Old men now and then wear a blanket, pi’-tay, but the younger men never do. They say a blanket is for the women.
Some few of the principal men in many of the pueblos throughout the area have in late years acquired either the Army blue-woollen shirt, a cotton shirt, or a thin coat, and these they wear during the cold storms of January and February, and on special social occasions.
During the period of preparing the soil for transplanting palay the men frequently wear nothing at the middle except the girdle. In and out of the pueblo they work, carrying loads of manure from the hogpens to the fields, apparently as little concerned or noticed as though they wore their breechcloths.
All Igorot — men, women, and children — sleep without breechcloth, skirt, or jacket. If a woman owns a blanket she uses it as a covering when the nights are cold. All wear basket-work nightcaps, called “kut’-lao.” They are made to fit closely on the head, and have a small opening at the top. They may be worn to keep the hair from snarling, though I was unable to get any reason from the Igorot for their use, save that they were worn by their ancestors.
Woman’s clothing
From infancy to the age of 8 and very often 10 years the little girls are naked; not unfrequently one sees about the pueblo a girl of a dozen years entirely nude. However, practically all girls from about 5 years, and also all women, have blankets which are worn when it is cold, as almost invariably after sundown, though no pretense is made to cover their nakedness with them. During the day this pi’-tay, or blanket, is seldom worn except in the dance. I have never seen women or girls dance without it. The blankets of the girls are usually small and white with a blue stripe down each side and through the middle; they are called “kud-pas’.” Those of the women are of four kinds — the ti-na’-pi, the fa-yi-ong’, the fan-che’-la, and the pi-nag-pa’-gan. In Barlig, Agawa, and Tulubin the flayed tree-bark blanket is worn; and in Kambulo, east of Barlig, woven bark-fiber blankets are made which sometimes come to Bontoc.
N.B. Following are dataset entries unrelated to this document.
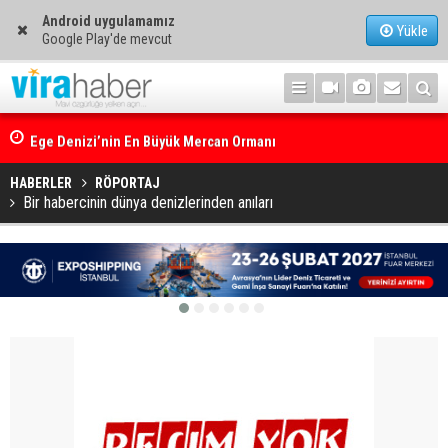
Android uygulamamız
Yükle
Google Play'de mevcut
Ege Denizi’nin En Büyük Mercan Ormanı
HABERLER
RÖPORTAJ
Bir habercinin dünya denizlerinden anıları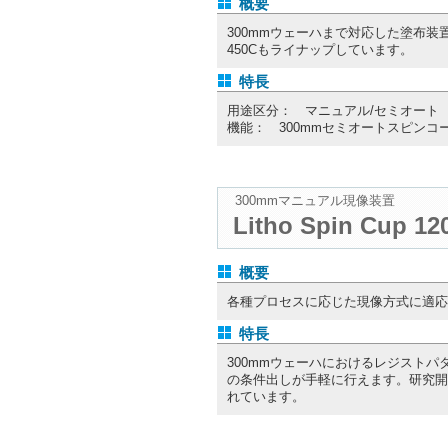
概要
300mmウェーハまで対応した塗布装置です。
450Cもライナップしています。
特長
用途区分： マニュアル/セミオート
機能： 300mmセミオートスピンコ
300mmマニュアル現像装置
Litho Spin Cup 12
概要
各種プロセスに応じた現像方式に適応
特長
300mmウェーハにおけるレジスト
の条件出しが手軽に行えます。研究開
れています。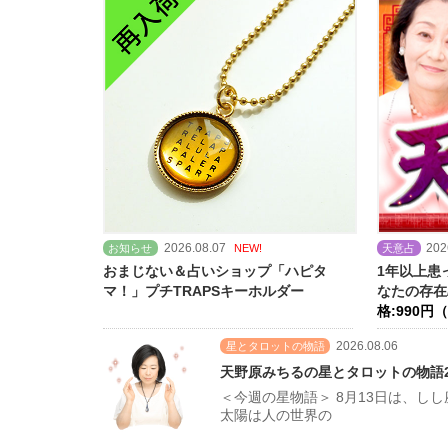
2026.08.07
202
お知らせ
NEW!
天意占
おまじない＆占いショップ「ハピタ
1年以上患
マ！」プチTRAPSキーホルダー
なたの存在
格:990円
2026.08.06
星とタロットの物語
天野原みちるの星とタロットの物語20
＜今週の星物語＞ 8月13日は、
太陽は人の世界の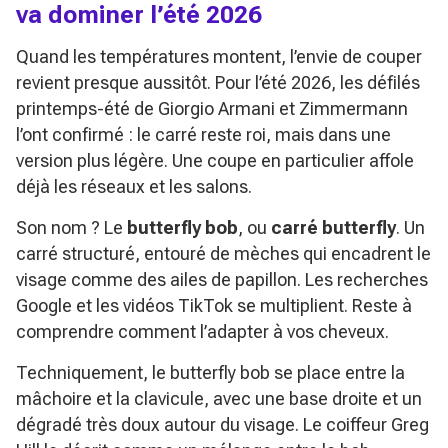
va dominer l’été 2026
Quand les températures montent, l’envie de couper
revient presque aussitôt. Pour l’été 2026, les défilés
printemps-été de Giorgio Armani et Zimmermann
l’ont confirmé : le carré reste roi, mais dans une
version plus légère. Une coupe en particulier affole
déjà les réseaux et les salons.
Son nom ? Le
butterfly bob
, ou
carré butterfly
. Un
carré structuré, entouré de mèches qui encadrent le
visage comme des ailes de papillon. Les recherches
Google et les vidéos TikTok se multiplient. Reste à
comprendre comment l’adapter à vos cheveux.
Techniquement, le butterfly bob se place entre la
mâchoire et la clavicule, avec une base droite et un
dégradé très doux autour du visage. Le coiffeur Greg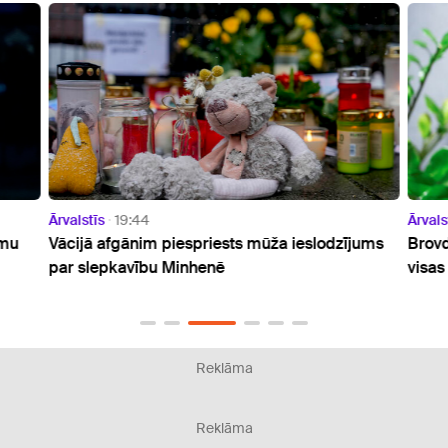
Ārvalstīs
19:44
Ārvals
umu
Vācijā afgānim piespriests mūža ieslodzījums
Brovd
par slepkavību Minhenē
visas
Reklāma
Reklāma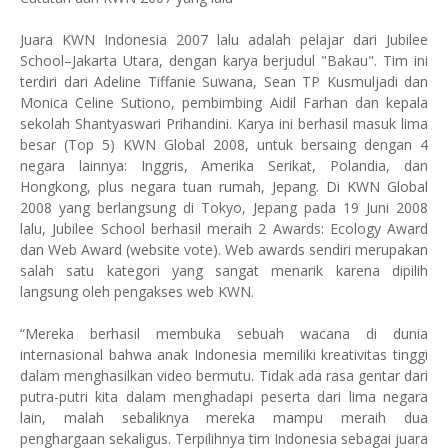
Juara KWN Indonesia 2007 lalu adalah pelajar dari Jubilee
School–Jakarta Utara, dengan karya berjudul "Bakau". Tim ini
terdiri dari Adeline Tiffanie Suwana, Sean TP Kusmuljadi dan
Monica Celine Sutiono, pembimbing Aidil Farhan dan kepala
sekolah Shantyaswari Prihandini. Karya ini berhasil masuk lima
besar (Top 5) KWN Global 2008, untuk bersaing dengan 4
negara lainnya: Inggris, Amerika Serikat, Polandia, dan
Hongkong, plus negara tuan rumah, Jepang. Di KWN Global
2008 yang berlangsung di Tokyo, Jepang pada 19 Juni 2008
lalu, Jubilee School berhasil meraih 2 Awards: Ecology Award
dan Web Award (website vote). Web awards sendiri merupakan
salah satu kategori yang sangat menarik karena dipilih
langsung oleh pengakses web KWN.
“Mereka berhasil membuka sebuah wacana di dunia
internasional bahwa anak Indonesia memiliki kreativitas tinggi
dalam menghasilkan video bermutu. Tidak ada rasa gentar dari
putra-putri kita dalam menghadapi peserta dari lima negara
lain, malah sebaliknya mereka mampu meraih dua
penghargaan sekaligus. Terpilihnya tim Indonesia sebagai juara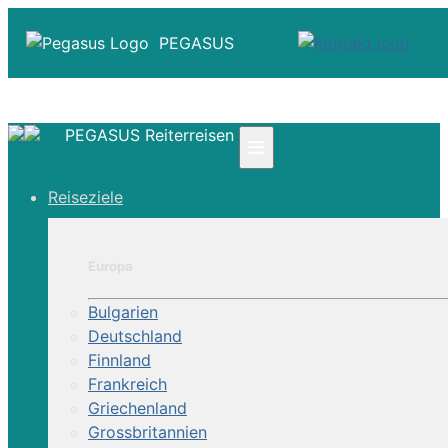
PEGASUS
PEGASUS Reiterreisen
≡
☎ +41 61 303 31 00
Reiseziele
☎ Deutschland 0800 - 505 18 01
☎ Österreich & Schweiz 0800 - 0700 97
|
Europa
Infos
Kontakt
Bulgarien
Über Uns
Deutschland
Finnland
Frankreich
Griechenland
Grossbritannien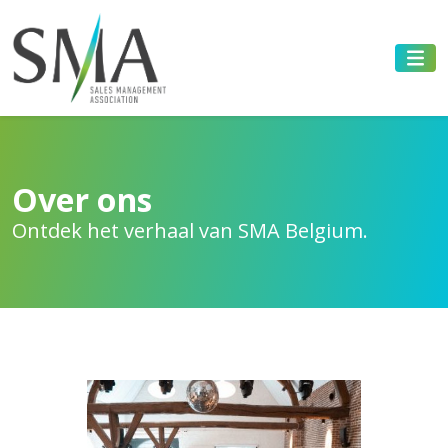
Over ons
Ontdek het verhaal van SMA Belgium.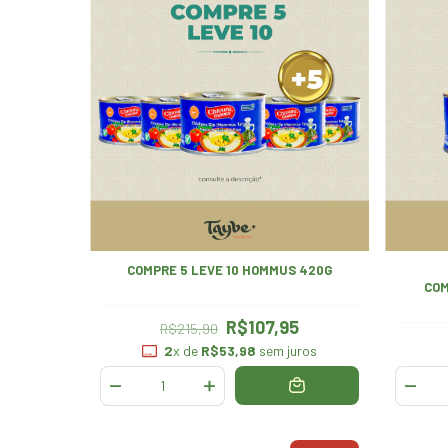
COMPRE 5 LEVE 10 HOMMUS 420G
COM
R$107,95
R$215,90
2
x de
R$53,98
sem juros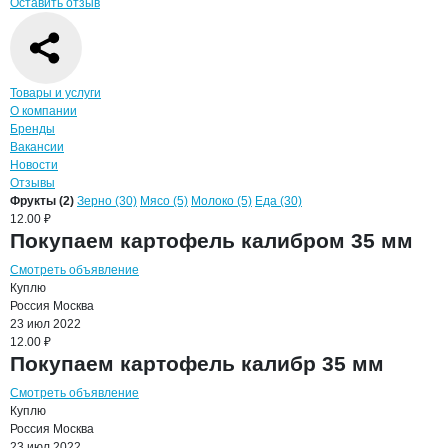
Оставить отзыв
Навигация по странице
компании
ТПК 
Товары и услуги
О компании
Бренды
Вакансии
Новости
Отзывы
Продукция
ТПК Галеон, ООО
Навигация по продуктам
компании
ТПК Гал
Фрукты (2)
Зерно (30)
Мясо (5)
Молоко (5)
Еда (30)
12.00 ₽
Покупаем картофель калибром 35 мм
Смотреть объявление
Куплю
Россия
Москва
23 июл 2022
12.00 ₽
Покупаем картофель калибр 35 мм
Смотреть объявление
Куплю
Россия
Москва
23 июл 2022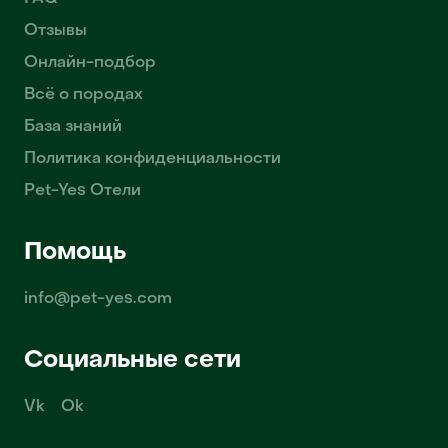
Отзывы
Онлайн-подбор
Всё о породах
База знаний
Политика конфиденциальности
Pet-Yes Отели
Помощь
info@pet-yes.com
Социальные сети
Vk
Ok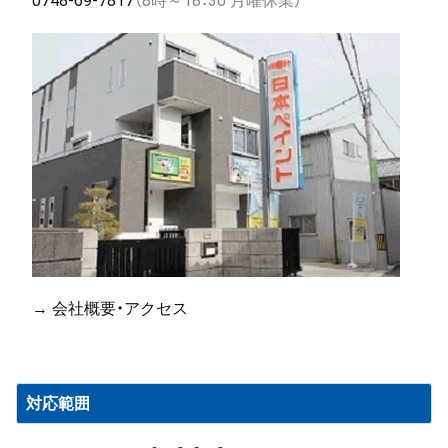
0748-69-7817
（8時～18：30 月曜休業）
→ 会社概要・アクセス
対応範囲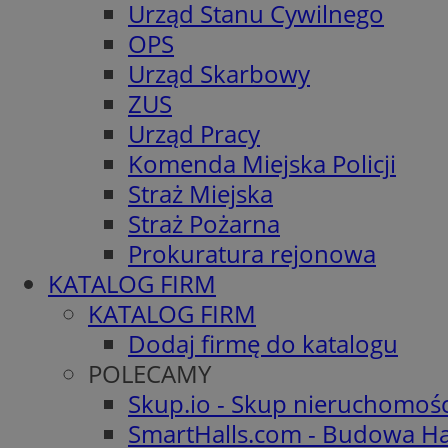
Urząd Stanu Cywilnego
OPS
Urząd Skarbowy
ZUS
Urząd Pracy
Komenda Miejska Policji
Straż Miejska
Straż Pożarna
Prokuratura rejonowa
KATALOG FIRM
KATALOG FIRM
Dodaj firmę do katalogu
POLECAMY
Skup.io - Skup nieruchomoś
SmartHalls.com - Budowa Ha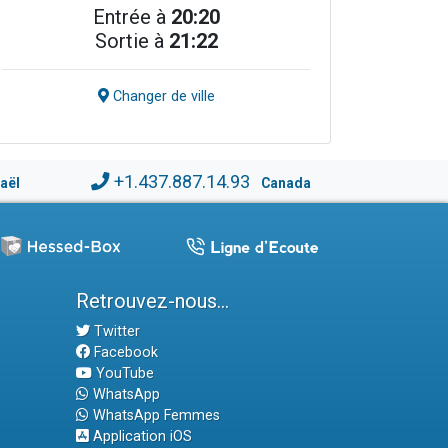
Entrée à
20:20
Sortie à
21:22
Changer de ville
+1.437.887.14.93
raël
Canada
Retrouvez-nous...
Twitter
Facebook
YouTube
WhatsApp
WhatsApp Femmes
Application iOS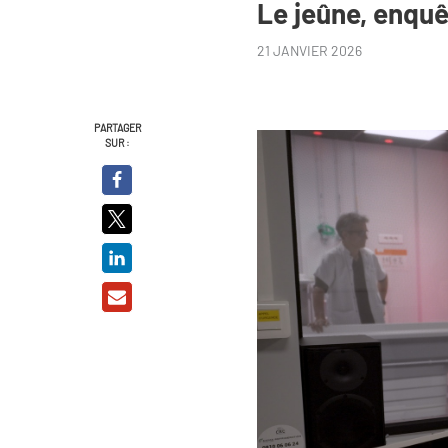
Le jeûne, enqu
21 JANVIER 2026
PARTAGER
SUR :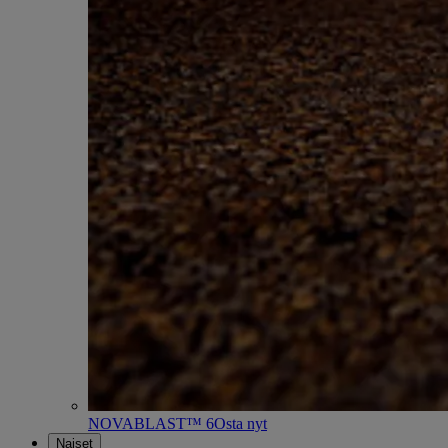
NOVABLAST™ 6
Osta nyt
Naiset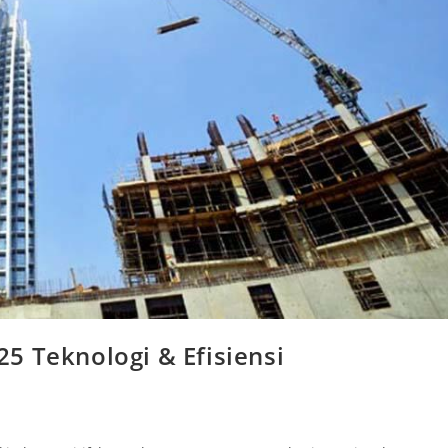
5 Teknologi & Efisiensi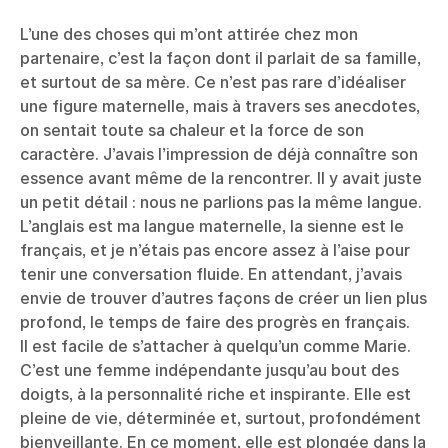
L’une des choses qui m’ont attirée chez mon
partenaire, c’est la façon dont il parlait de sa famille,
et surtout de sa mère. Ce n’est pas rare d’idéaliser
une figure maternelle, mais à travers ses anecdotes,
on sentait toute sa chaleur et la force de son
caractère. J’avais l’impression de déjà connaître son
essence avant même de la rencontrer. Il y avait juste
un petit détail : nous ne parlions pas la même langue.
L’anglais est ma langue maternelle, la sienne est le
français, et je n’étais pas encore assez à l’aise pour
tenir une conversation fluide. En attendant, j’avais
envie de trouver d’autres façons de créer un lien plus
profond, le temps de faire des progrès en français.
Il est facile de s’attacher à quelqu’un comme Marie.
C’est une femme indépendante jusqu’au bout des
doigts, à la personnalité riche et inspirante. Elle est
pleine de vie, déterminée et, surtout, profondément
bienveillante. En ce moment, elle est plongée dans la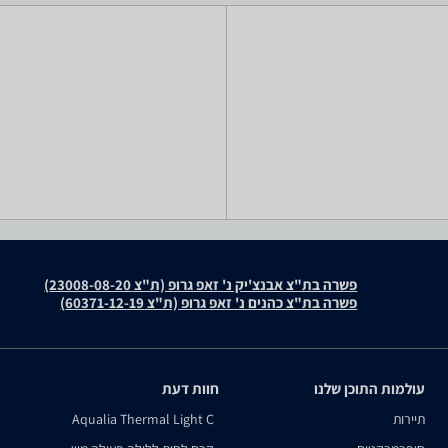
פשרה בת"צ אבנצ'יק נ' זאפ גרופ (ת"צ 23008-08-20)
פשרה בת"צ כהנים נ' זאפ גרופ (ת"צ 60371-12-19)
עולמות התוכן שלנו
חוות דעת
תיירות
Aqualia Thermal Light C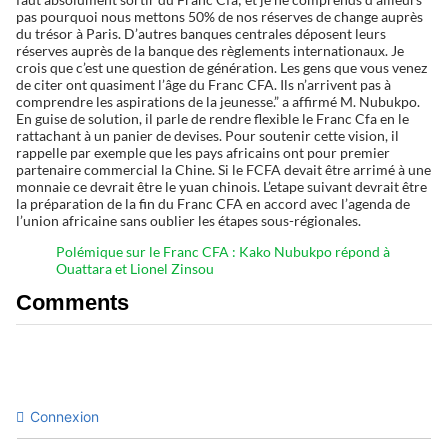
pas pourquoi nous mettons 50% de nos réserves de change auprès
du trésor à Paris. D’autres banques centrales déposent leurs
réserves auprès de la banque des règlements internationaux. Je
crois que c’est une question de génération. Les gens que vous venez
de citer ont quasiment l’âge du Franc CFA. Ils n’arrivent pas à
comprendre les aspirations de la jeunesse.” a affirmé M. Nubukpo.
En guise de solution, il parle de rendre flexible le Franc Cfa en le
rattachant à un panier de devises. Pour soutenir cette vision, il
rappelle par exemple que les pays africains ont pour premier
partenaire commercial la Chine. Si le FCFA devait être arrimé à une
monnaie ce devrait être le yuan chinois. L’etape suivant devrait être
la préparation de la fin du Franc CFA en accord avec l’agenda de
l’union africaine sans oublier les étapes sous-régionales.
Polémique sur le Franc CFA : Kako Nubukpo répond à
Ouattara et Lionel Zinsou
Comments
Connexion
Before a girl puts on her lu-fid’, or woven bark-fiber skirt, at about 8 or 10 years of age, she at times wears simply the narrow girdle, later worn to hold up the skirt. The skirt is both short and narrow. It usually extends from below the navel to near the knees. It opens on the side, and is frequently so scant and narrow that one leg is exposed as the person walks, the only part of the body covered on that side being under the girdle, or wa’-kis — a woven band about 4 inches wide passing twice around the body (see Pl. XXIII). The women sometimes wear the braided-string bejuco belt, i-kit’, worn by the men.
The lu-fid’ and the wa’-kis are the extent of woman’s ordinary clothing. For some months after the mother gives birth to a child she wears an extra wa’-kis wrapped tightly about her, over which the skirt is worn as usual. During the last few weeks of pregnancy the woman may leave off her skirt entirely, wearing simply her blanket over one shoulder and about her body. Women wear breechcloths during the three or four days of menstruation.